Further, rebutting Novak's claim -- and Hitchens's echoing of that claim -- that the disclosure of Plame's identity was not part of a deliberate effort to smear Wilson, in court filings released on April 6, Fitzgerald wrote that "it is hard to conceive of what evidence there could be that would disprove the existence of White House efforts to 'punish' Wilson." Moreover, as Media Matters has previously noted, in court filings including the indictment of former vice presidential chief of staff I. Lewis "Scooter" Libby for perjury and obstruction of justice, Fitzgerald asserted that Novak was not the first reporter to be told Plame's identity by administration officials. According to the indictment, Libby discussed Plame's CIA employment with former New York Times reporter Judith Miller on two occasions prior to Novak's July 14, 2003, column that revealed Plame's identity -- on June 23, 2003, and July 8, 2003; Matthew Cooper, then Time magazine's White House correspondent, claimed that White House senior adviser Karl Rove disclosed Plame's CIA identity to him on July 11, 2003; and an unnamed administration official reportedly leaked the information to Washington Post staff writer Walter Pincus on July 12, 2003. It was this pattern, among other things, that led Fitzgerald to assert the existence of a "concerted action" by "multiple people in the White House" to smear Wilson after the publication of his July 6, 2003, New York Times op-ed -- in which he cast doubt over Bush's claims about Iraqi attempts to buy uranium from Niger. Hitchens's column never mentioned Miller, Pincus, or Cooper.
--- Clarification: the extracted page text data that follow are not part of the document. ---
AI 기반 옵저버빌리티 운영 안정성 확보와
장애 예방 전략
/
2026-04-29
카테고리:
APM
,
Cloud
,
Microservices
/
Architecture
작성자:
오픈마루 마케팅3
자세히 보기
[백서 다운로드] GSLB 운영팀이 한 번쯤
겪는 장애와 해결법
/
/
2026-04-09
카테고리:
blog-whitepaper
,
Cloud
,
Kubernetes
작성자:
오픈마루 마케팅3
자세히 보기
"He [Novak] was never told the name Plame but discovered it from Who's Who in America, which contained it in Joseph Wilson's entry."
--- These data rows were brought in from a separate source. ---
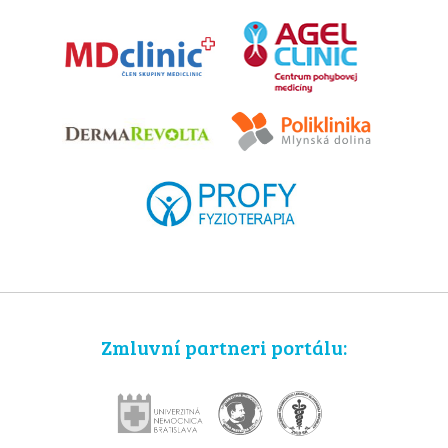
Zmluvní partneri portálu:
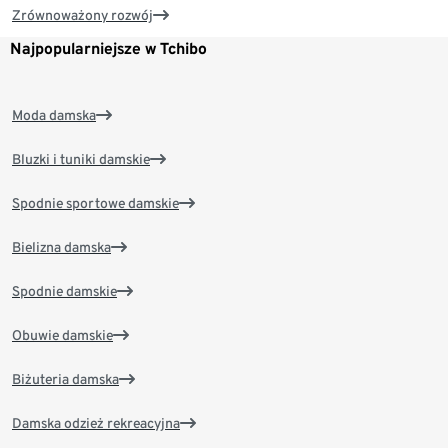
Zrównoważony rozwój
Najpopularniejsze w Tchibo
Moda damska
Bluzki i tuniki damskie
Spodnie sportowe damskie
Bielizna damska
Spodnie damskie
Obuwie damskie
Biżuteria damska
Damska odzież rekreacyjna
Hitchens repeated a popular argument among conservative media figures -- that there is significance to Novak's claim that he was not told Plame's name by administration sources but learned it from Who's Who in America. Hitchens did not explain the purported significance of this. In fact, as Media Matters has noted, whatever harm that arose from the outing of Plame resulted not from the disclosure of her actual name, but from identifying "Wilson's wife" as an employee of the CIA. As Media Matters -- and Novak -- have noted, the actual name of "Wilson's wife" could have been -- and apparently was, by Novak -- easily discovered. Even Rove's attorney, Robert Luskin, and Republican attorney Victoria Toensing, a defender of Novak's, acknowledged that public disclosure of Plame's actual name had no bearing on whether there was a violation of the law.
"Special prosecutor Patrick Fitzgerald had all along known which sources had responded to Novak's questions."
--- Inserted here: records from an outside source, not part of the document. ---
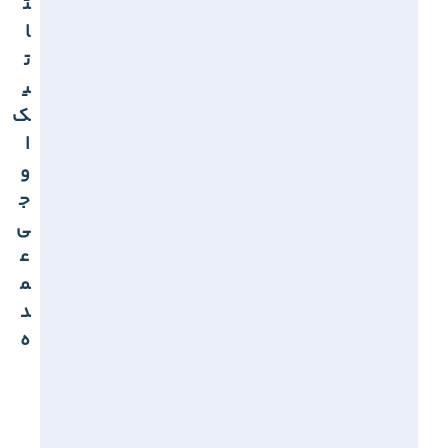
ت
ا
ت
ی
ک
ا
و
ج
ی
ع
م
د
ه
While this fact, if true, may be relevant to whether Fitzgerald was satisfied with Novak's level of cooperation with the investigation -- implying that Novak did cooperate to the extent that was necessary -- Hitchens does not explain how this "dissolve[s] any remaining doubt" about whether the Bush administration purposely leaked Plame's identity. In fact, as mentioned above, Fitzgerald has also stated there was a "concerted action" by "multiple people in the White House" to "discredit, punish or seek revenge against" Wilson. Also, as mentioned above, although Novak has yet to reveal the identity of his primary source, Fitzgerald has alleged that Libby and Rove gave Plame's identity to other reporters before it was given to Novak.